A entidade considera problemática a possibilidade de anistiar todos os desmatamentos feitos em propriedades de até quatro módulos fiscais. Módulo fiscal é uma medida que varia de estado para estado, indo de cinco a cem hectares, ou seja, a medida que serviria para beneficiar o pequeno agricultor acaba por ajudar o latifundiário. 

Mário Mantovani, diretor da ONG, considera que o governo cedeu à bancada ruralista e usou questões ambientais para trocas por apoio de parlamentares. “E, agora, corremos um sério risco de ver a aprovação de uma legislação ambiental que condena a Mata Atlântica e os manguezais do Brasil”, diz, no comunicado divulgado pela organização.

Na última semana, a Sociedade Brasileira para o Progresso da Ciência (SBPC) e a Academia Brasileira de Ciências (ABC) entregaram carta a Paulo Piau sugerindo mudanças no texto. Anteriormente, as duas principais entidades representativas da comunidade científica haviam indicado que o correto seria debater o tema durante pelo menos mais dois anos para se chegar a um texto bom para a sociedade. Na última semana, em tom de resignação, indicaram que a essa altura trabalhavam para minimizar os danos provocados pela mudança ao ambiente e à própria produção rural. 

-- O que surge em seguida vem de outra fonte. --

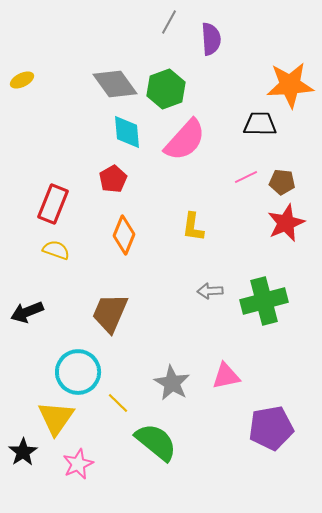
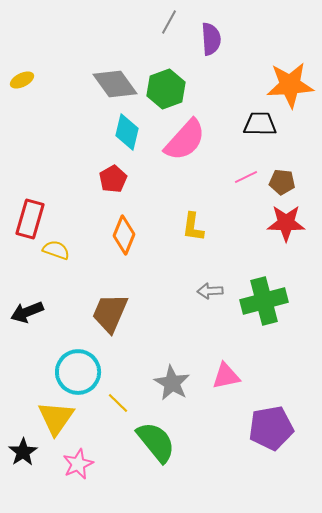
cyan diamond: rotated 18 degrees clockwise
red rectangle: moved 23 px left, 15 px down; rotated 6 degrees counterclockwise
red star: rotated 24 degrees clockwise
green semicircle: rotated 12 degrees clockwise
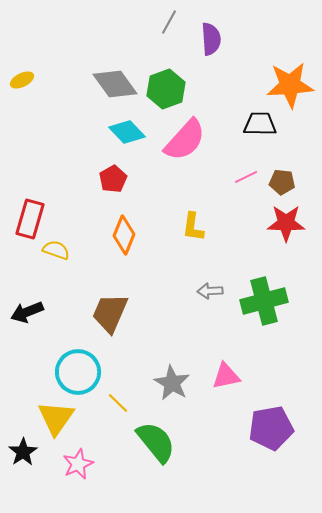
cyan diamond: rotated 57 degrees counterclockwise
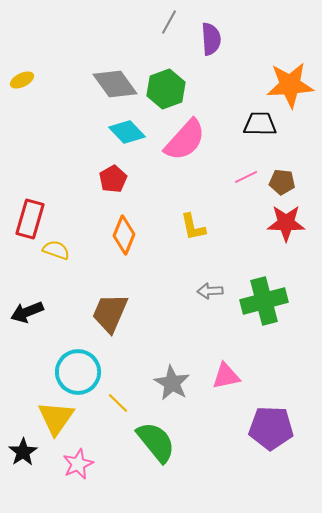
yellow L-shape: rotated 20 degrees counterclockwise
purple pentagon: rotated 12 degrees clockwise
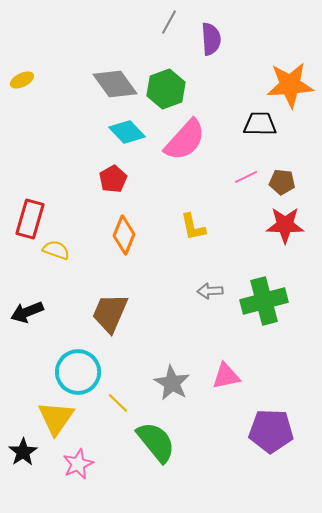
red star: moved 1 px left, 2 px down
purple pentagon: moved 3 px down
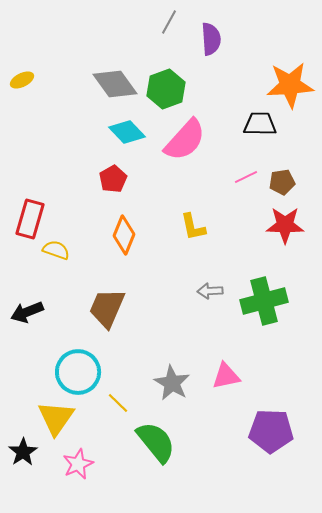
brown pentagon: rotated 15 degrees counterclockwise
brown trapezoid: moved 3 px left, 5 px up
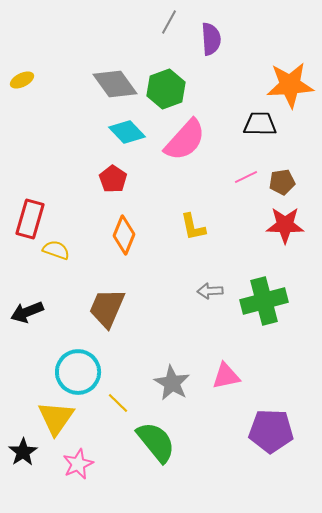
red pentagon: rotated 8 degrees counterclockwise
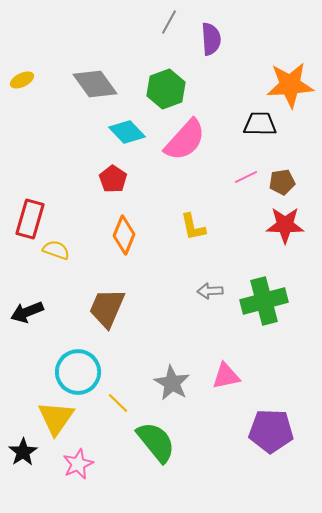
gray diamond: moved 20 px left
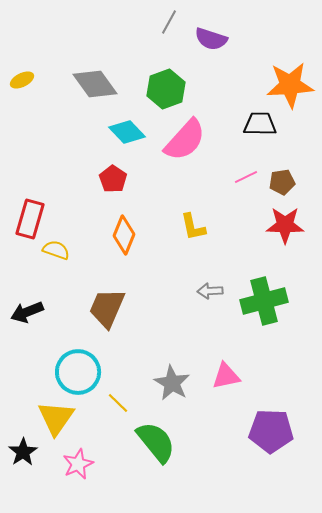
purple semicircle: rotated 112 degrees clockwise
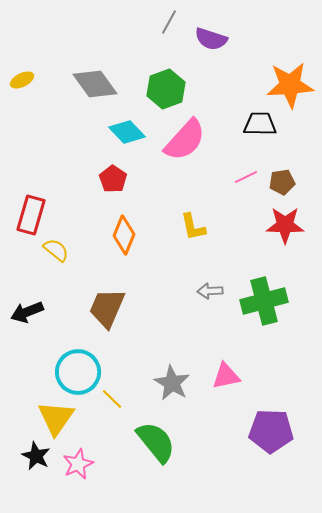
red rectangle: moved 1 px right, 4 px up
yellow semicircle: rotated 20 degrees clockwise
yellow line: moved 6 px left, 4 px up
black star: moved 13 px right, 4 px down; rotated 12 degrees counterclockwise
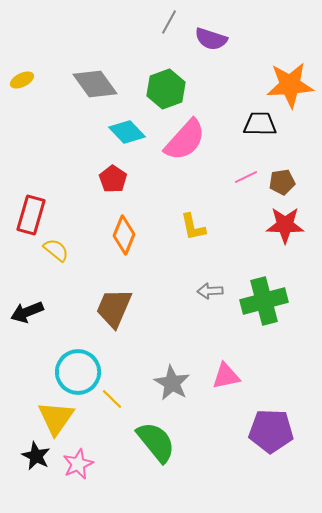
brown trapezoid: moved 7 px right
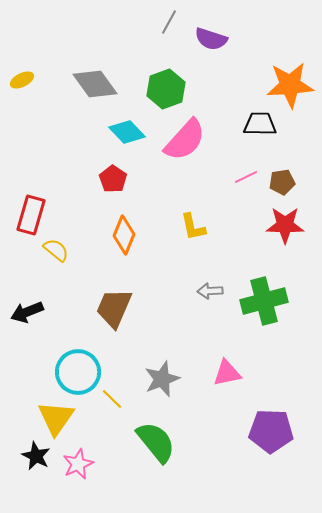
pink triangle: moved 1 px right, 3 px up
gray star: moved 10 px left, 4 px up; rotated 21 degrees clockwise
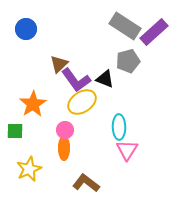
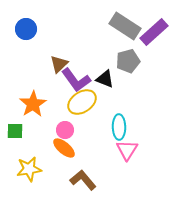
orange ellipse: rotated 50 degrees counterclockwise
yellow star: rotated 15 degrees clockwise
brown L-shape: moved 3 px left, 3 px up; rotated 12 degrees clockwise
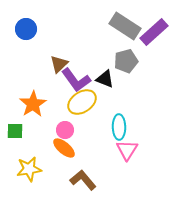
gray pentagon: moved 2 px left
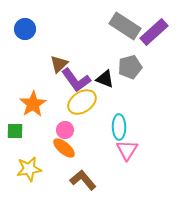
blue circle: moved 1 px left
gray pentagon: moved 4 px right, 6 px down
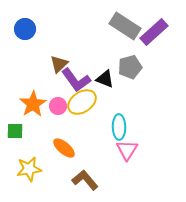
pink circle: moved 7 px left, 24 px up
brown L-shape: moved 2 px right
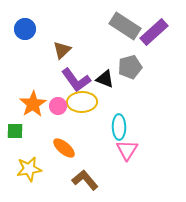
brown triangle: moved 3 px right, 14 px up
yellow ellipse: rotated 32 degrees clockwise
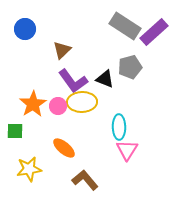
purple L-shape: moved 3 px left, 1 px down
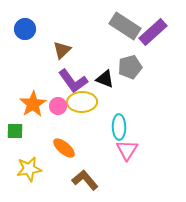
purple rectangle: moved 1 px left
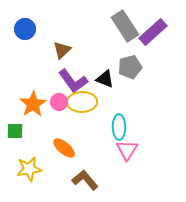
gray rectangle: rotated 24 degrees clockwise
pink circle: moved 1 px right, 4 px up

“A proteção de áreas naturais está sendo consideravelmente diminuída e perde-se assim a oportunidade de produzir alimentos com mais eficiência e com sustentabilidade ambiental, o que deveria ser o grande diferencial da agricultura brasileira”, indica o documento, que traz uma tabela comparativa sobre as alterações consideradas mais preocupantes.

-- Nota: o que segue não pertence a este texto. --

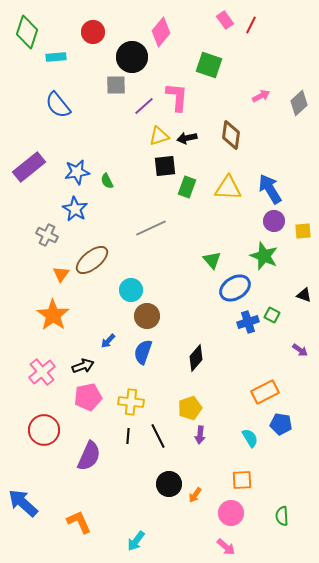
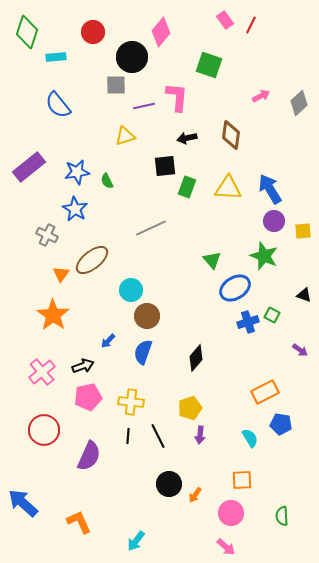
purple line at (144, 106): rotated 30 degrees clockwise
yellow triangle at (159, 136): moved 34 px left
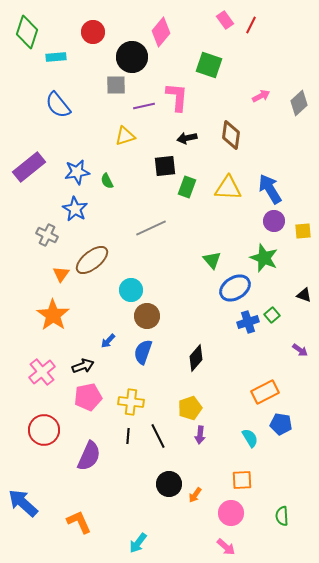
green star at (264, 256): moved 2 px down
green square at (272, 315): rotated 21 degrees clockwise
cyan arrow at (136, 541): moved 2 px right, 2 px down
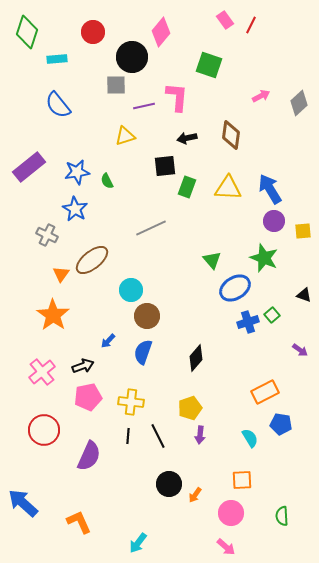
cyan rectangle at (56, 57): moved 1 px right, 2 px down
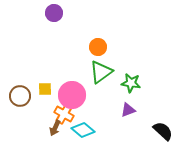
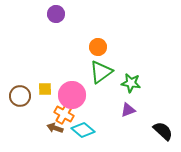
purple circle: moved 2 px right, 1 px down
brown arrow: rotated 84 degrees clockwise
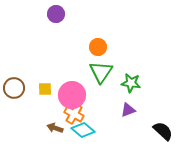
green triangle: rotated 20 degrees counterclockwise
brown circle: moved 6 px left, 8 px up
orange cross: moved 10 px right
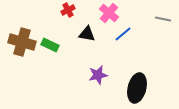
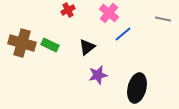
black triangle: moved 13 px down; rotated 48 degrees counterclockwise
brown cross: moved 1 px down
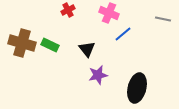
pink cross: rotated 18 degrees counterclockwise
black triangle: moved 2 px down; rotated 30 degrees counterclockwise
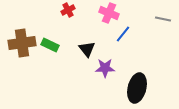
blue line: rotated 12 degrees counterclockwise
brown cross: rotated 24 degrees counterclockwise
purple star: moved 7 px right, 7 px up; rotated 12 degrees clockwise
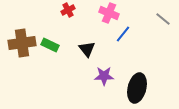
gray line: rotated 28 degrees clockwise
purple star: moved 1 px left, 8 px down
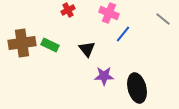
black ellipse: rotated 28 degrees counterclockwise
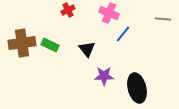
gray line: rotated 35 degrees counterclockwise
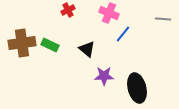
black triangle: rotated 12 degrees counterclockwise
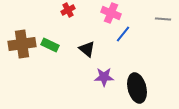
pink cross: moved 2 px right
brown cross: moved 1 px down
purple star: moved 1 px down
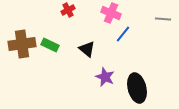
purple star: moved 1 px right; rotated 24 degrees clockwise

Outra das questões levantadas trata da restauração da vegetação às margens de rios, que, pelo texto da Câmara, cairia de 30 metros para 15 metros, além de se levar em conta o nível médio do rio, e não o nível mais alto, atingido na época de cheia, como prevê a legislação em vigor. Outro alvo de críticas é a possibilidade de que todas as propriedades tenham direito à redução do controle legal sobre “áreas de pousio”, que são as terras que permanecem em descanso para recuperação do solo. Pelo novo texto, não apenas as propriedade pequenas e de uso familiar estariam dispensadas deste controle, estendido a todos os tipos de áreas rurais.